* _WHAT YOU ARE ASKED TO DO_
Check the records below line by line. Give the count of lines with "INRS", and nothing else.

* _INPUT FOR THIS TASK_
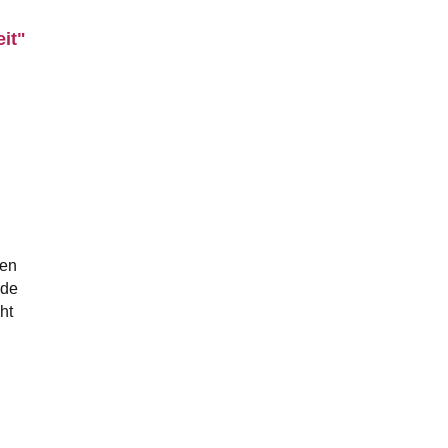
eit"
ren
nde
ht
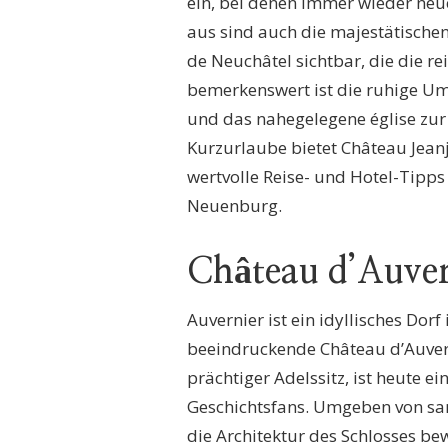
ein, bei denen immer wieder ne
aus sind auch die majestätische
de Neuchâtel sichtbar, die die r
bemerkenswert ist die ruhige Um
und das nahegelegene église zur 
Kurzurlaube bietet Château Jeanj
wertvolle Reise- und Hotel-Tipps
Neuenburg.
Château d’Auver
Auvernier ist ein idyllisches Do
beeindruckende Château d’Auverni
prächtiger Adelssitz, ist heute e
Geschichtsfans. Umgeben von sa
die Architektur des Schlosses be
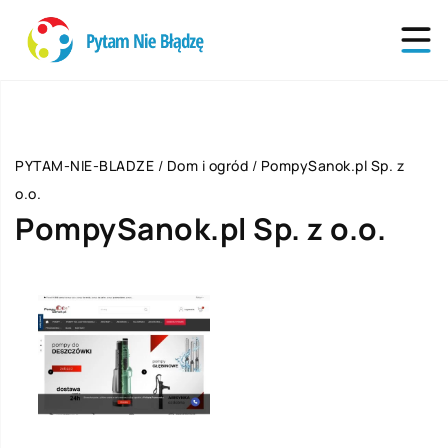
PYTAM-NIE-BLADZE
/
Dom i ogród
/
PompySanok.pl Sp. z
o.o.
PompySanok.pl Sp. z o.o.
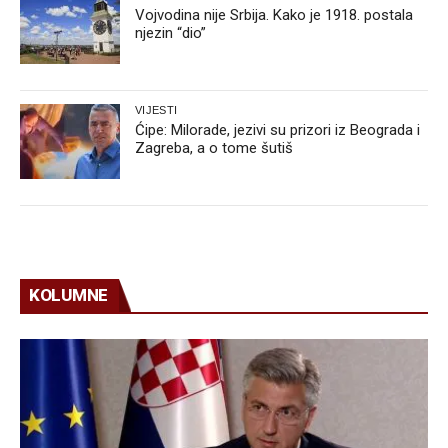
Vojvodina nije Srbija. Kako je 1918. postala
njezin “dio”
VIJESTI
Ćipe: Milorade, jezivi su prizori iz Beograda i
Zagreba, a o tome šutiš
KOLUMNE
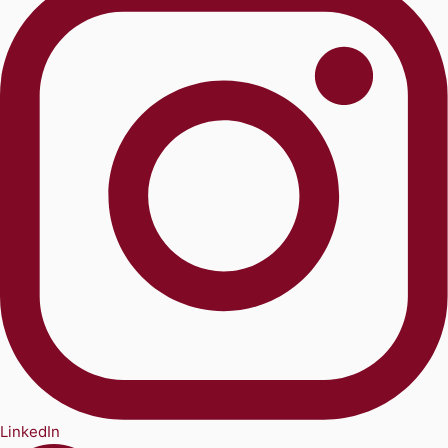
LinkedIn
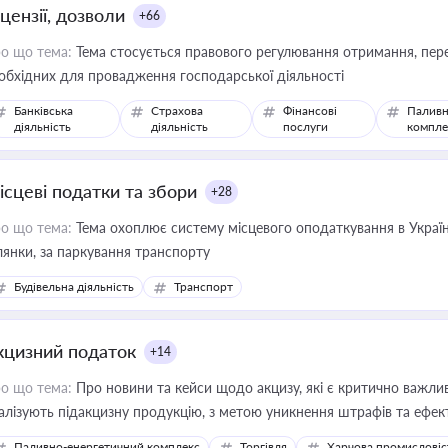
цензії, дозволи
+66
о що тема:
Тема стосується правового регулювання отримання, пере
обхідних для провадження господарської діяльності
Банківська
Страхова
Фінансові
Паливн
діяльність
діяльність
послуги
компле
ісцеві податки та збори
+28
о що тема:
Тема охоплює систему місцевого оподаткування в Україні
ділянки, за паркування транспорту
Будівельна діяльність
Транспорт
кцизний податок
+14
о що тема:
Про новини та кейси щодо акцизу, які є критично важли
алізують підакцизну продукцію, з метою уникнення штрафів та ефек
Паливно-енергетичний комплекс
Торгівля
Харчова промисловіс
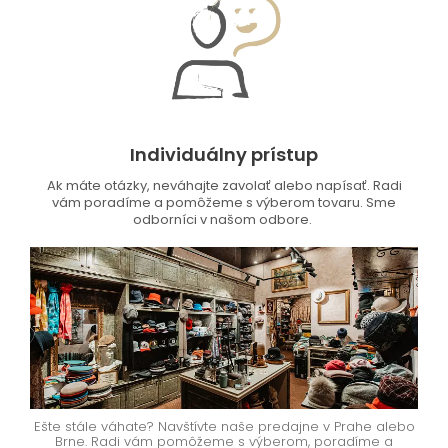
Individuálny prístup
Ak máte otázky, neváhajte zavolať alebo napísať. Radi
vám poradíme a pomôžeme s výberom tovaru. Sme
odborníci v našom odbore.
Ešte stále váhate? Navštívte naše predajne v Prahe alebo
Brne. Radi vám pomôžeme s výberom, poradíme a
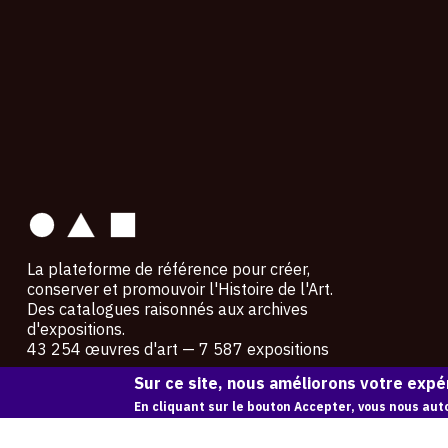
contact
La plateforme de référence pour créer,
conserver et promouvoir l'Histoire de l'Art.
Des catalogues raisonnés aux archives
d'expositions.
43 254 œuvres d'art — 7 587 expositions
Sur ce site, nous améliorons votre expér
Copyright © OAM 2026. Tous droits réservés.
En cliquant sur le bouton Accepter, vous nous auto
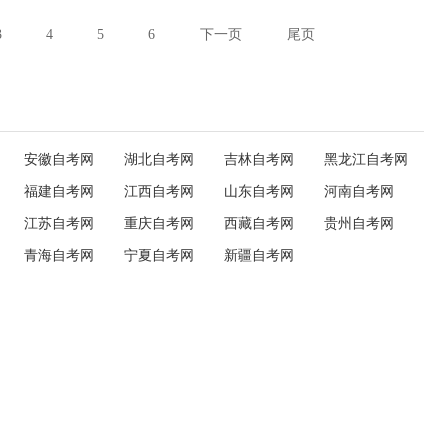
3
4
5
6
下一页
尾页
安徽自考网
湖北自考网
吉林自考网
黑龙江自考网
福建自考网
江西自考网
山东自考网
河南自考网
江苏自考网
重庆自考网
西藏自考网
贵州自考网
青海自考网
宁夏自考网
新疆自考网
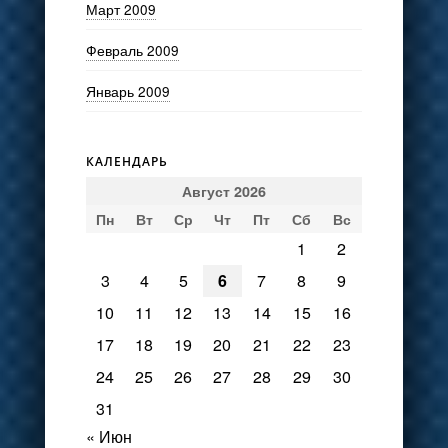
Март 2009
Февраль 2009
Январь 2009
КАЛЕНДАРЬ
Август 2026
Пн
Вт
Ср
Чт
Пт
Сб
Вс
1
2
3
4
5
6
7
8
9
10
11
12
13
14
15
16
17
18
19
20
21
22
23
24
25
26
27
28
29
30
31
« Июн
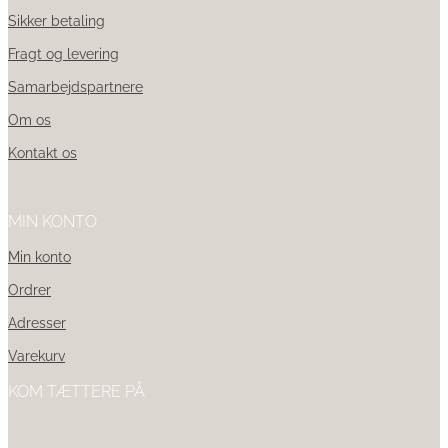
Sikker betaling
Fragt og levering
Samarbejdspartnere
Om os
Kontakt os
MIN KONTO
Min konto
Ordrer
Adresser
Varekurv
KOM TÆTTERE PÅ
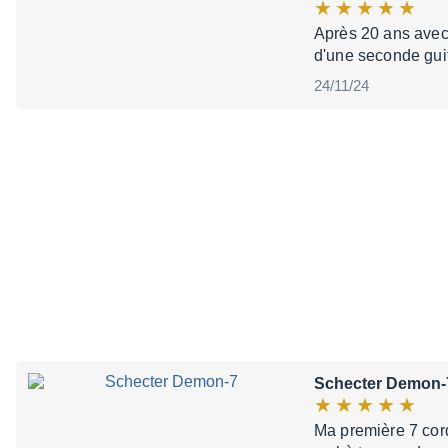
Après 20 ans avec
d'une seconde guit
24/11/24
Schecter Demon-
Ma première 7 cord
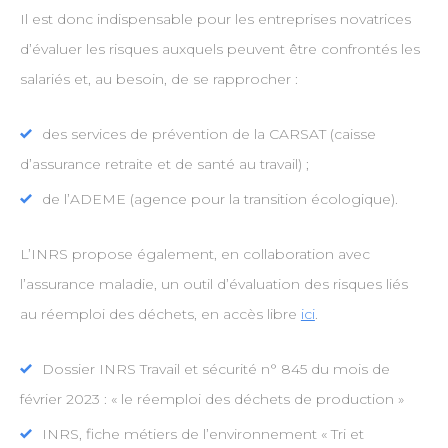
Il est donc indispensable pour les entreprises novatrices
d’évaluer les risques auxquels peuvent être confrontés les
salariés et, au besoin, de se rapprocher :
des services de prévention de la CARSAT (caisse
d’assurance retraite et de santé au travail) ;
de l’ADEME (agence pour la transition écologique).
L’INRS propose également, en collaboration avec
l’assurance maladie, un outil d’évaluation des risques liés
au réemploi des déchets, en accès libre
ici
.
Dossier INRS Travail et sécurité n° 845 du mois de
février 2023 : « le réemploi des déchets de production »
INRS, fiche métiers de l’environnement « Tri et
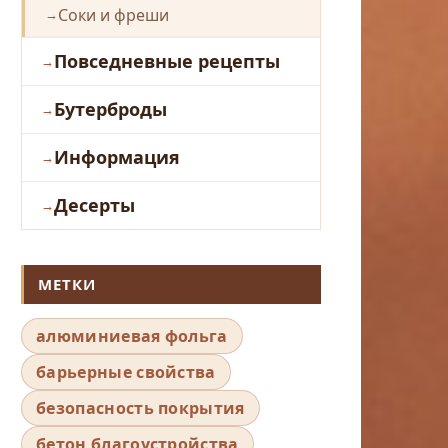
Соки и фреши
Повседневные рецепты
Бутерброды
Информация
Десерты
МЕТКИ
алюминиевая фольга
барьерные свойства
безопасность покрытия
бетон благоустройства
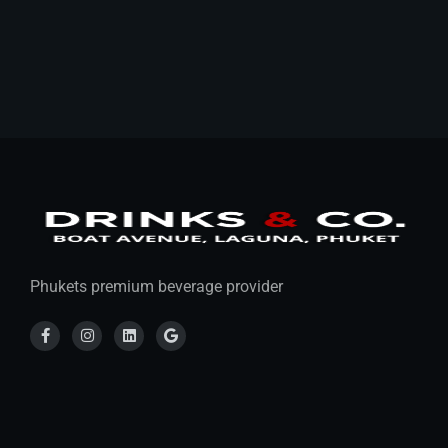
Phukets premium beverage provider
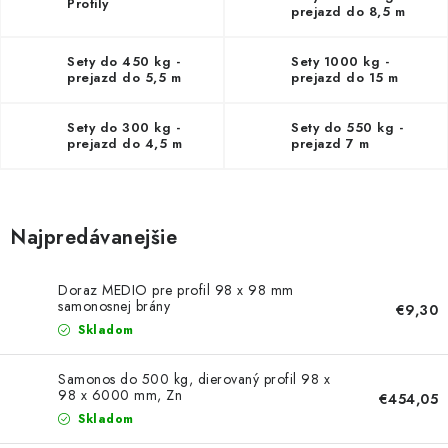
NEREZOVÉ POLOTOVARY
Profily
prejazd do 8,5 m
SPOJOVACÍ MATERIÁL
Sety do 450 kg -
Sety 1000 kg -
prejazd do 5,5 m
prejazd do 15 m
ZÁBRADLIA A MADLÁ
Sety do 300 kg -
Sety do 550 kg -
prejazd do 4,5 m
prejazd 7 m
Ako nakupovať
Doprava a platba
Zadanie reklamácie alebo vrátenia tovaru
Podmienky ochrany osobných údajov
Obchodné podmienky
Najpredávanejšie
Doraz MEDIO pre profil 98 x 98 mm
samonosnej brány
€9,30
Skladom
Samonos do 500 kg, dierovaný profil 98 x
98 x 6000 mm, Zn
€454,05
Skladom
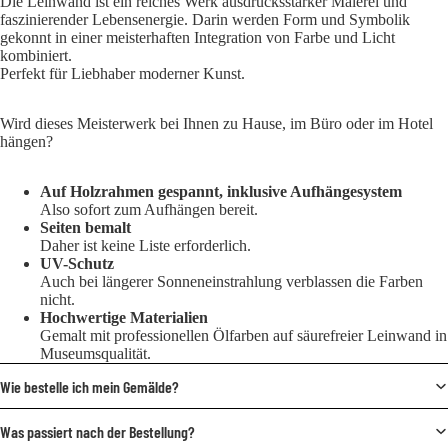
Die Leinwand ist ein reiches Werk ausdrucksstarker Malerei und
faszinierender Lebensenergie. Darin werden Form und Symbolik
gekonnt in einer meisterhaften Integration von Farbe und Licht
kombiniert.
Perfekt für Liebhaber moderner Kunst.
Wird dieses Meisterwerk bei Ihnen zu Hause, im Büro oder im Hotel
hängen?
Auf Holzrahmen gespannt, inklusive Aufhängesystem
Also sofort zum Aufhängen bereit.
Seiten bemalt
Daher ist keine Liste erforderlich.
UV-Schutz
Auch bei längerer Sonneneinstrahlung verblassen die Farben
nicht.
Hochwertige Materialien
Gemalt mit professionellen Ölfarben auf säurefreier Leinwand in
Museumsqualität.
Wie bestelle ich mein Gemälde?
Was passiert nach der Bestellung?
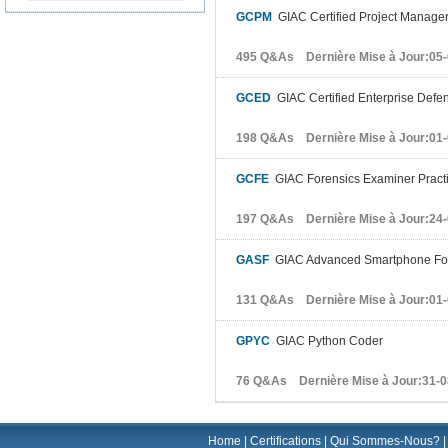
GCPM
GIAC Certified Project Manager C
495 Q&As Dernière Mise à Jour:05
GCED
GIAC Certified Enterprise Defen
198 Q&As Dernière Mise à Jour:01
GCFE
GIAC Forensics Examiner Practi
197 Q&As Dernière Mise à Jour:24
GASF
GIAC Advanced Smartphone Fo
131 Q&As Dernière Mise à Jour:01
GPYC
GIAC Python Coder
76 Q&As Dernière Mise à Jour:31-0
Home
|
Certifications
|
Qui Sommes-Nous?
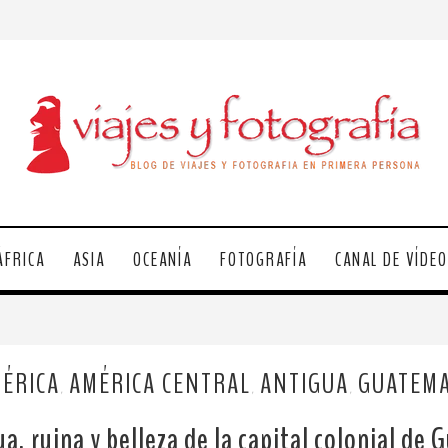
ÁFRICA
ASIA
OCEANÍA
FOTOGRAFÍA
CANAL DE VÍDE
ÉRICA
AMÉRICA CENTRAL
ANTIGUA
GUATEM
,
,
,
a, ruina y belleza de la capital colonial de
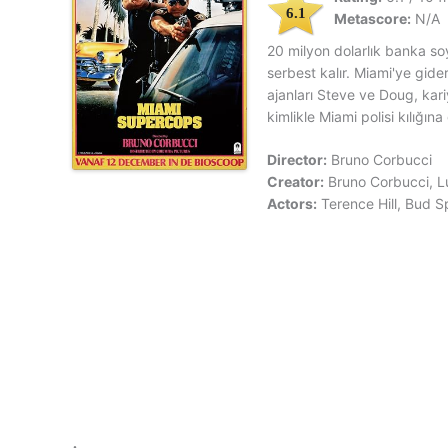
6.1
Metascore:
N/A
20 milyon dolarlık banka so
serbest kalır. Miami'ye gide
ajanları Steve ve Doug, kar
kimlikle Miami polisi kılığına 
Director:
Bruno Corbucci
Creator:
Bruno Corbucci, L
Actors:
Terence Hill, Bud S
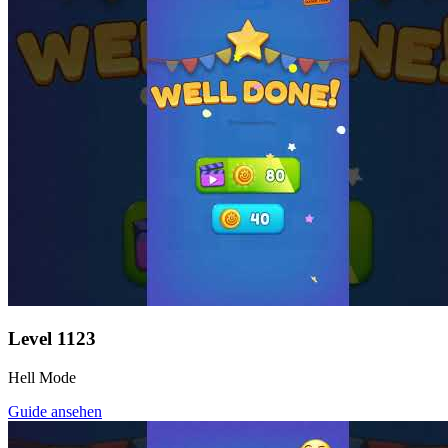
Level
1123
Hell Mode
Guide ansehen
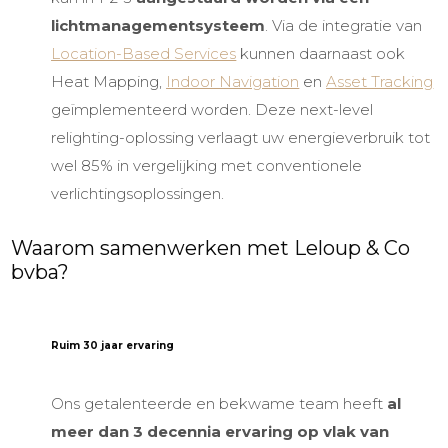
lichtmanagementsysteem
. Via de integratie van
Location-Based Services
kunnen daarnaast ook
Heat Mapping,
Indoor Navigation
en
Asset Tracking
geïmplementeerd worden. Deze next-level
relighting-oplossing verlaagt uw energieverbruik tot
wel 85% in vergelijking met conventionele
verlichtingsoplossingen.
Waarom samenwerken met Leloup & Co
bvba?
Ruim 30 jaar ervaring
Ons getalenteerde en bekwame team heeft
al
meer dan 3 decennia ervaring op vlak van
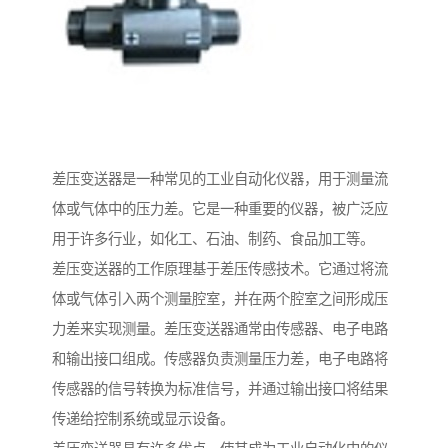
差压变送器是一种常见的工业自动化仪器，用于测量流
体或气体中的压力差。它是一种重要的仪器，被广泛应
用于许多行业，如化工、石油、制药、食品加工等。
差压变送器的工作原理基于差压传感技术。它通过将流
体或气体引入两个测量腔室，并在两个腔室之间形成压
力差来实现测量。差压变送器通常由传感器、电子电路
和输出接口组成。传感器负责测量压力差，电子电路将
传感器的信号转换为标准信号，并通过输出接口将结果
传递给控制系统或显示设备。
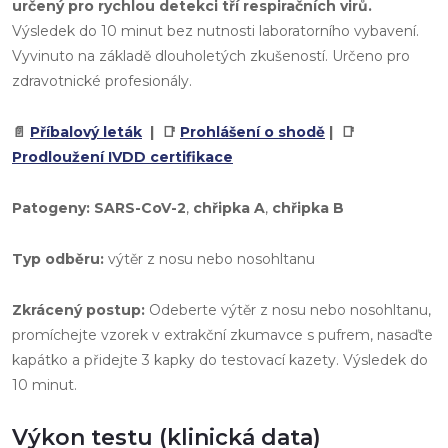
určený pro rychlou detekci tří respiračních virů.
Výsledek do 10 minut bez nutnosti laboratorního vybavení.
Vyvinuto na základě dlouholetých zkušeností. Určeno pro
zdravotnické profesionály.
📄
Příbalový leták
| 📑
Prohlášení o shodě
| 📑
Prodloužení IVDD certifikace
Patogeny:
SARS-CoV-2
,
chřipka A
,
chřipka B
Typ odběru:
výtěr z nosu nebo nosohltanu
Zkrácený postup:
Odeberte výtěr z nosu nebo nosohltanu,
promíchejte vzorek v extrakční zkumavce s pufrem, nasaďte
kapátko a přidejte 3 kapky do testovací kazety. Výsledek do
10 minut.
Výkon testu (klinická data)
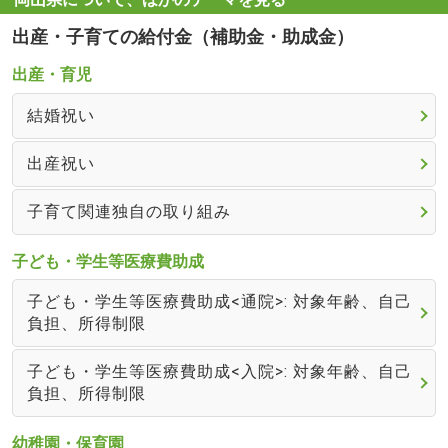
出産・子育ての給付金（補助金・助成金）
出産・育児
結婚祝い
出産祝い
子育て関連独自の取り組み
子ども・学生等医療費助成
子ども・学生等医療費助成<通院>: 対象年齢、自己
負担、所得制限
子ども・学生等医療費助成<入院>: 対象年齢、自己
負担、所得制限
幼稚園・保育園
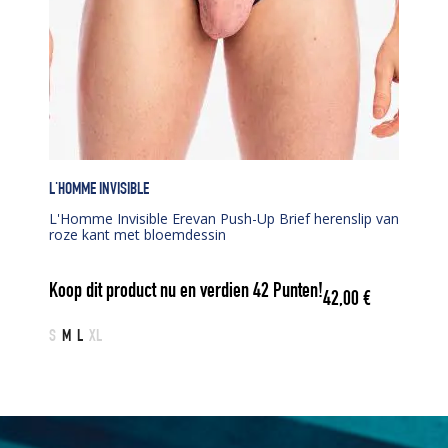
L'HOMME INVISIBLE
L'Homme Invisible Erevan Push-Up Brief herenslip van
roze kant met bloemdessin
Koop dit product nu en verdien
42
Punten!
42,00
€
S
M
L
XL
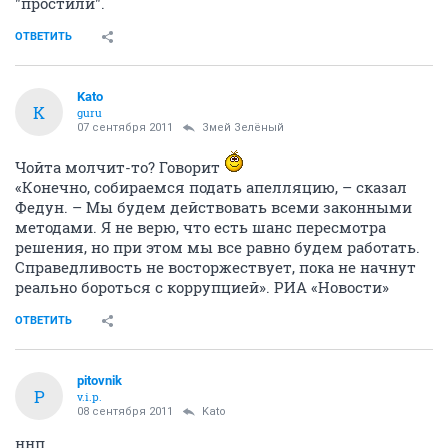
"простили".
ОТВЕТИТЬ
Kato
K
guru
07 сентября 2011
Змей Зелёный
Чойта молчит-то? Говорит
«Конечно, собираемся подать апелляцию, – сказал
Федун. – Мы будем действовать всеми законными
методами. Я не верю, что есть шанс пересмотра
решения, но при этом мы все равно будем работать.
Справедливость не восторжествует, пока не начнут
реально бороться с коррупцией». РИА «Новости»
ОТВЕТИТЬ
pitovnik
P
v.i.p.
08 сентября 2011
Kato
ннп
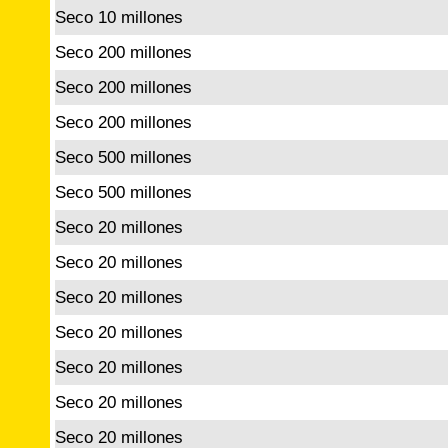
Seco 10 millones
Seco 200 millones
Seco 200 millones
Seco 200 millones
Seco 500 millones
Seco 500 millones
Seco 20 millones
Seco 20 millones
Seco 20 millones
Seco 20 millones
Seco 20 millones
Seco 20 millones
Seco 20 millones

* _WRITTEN REPLY_
3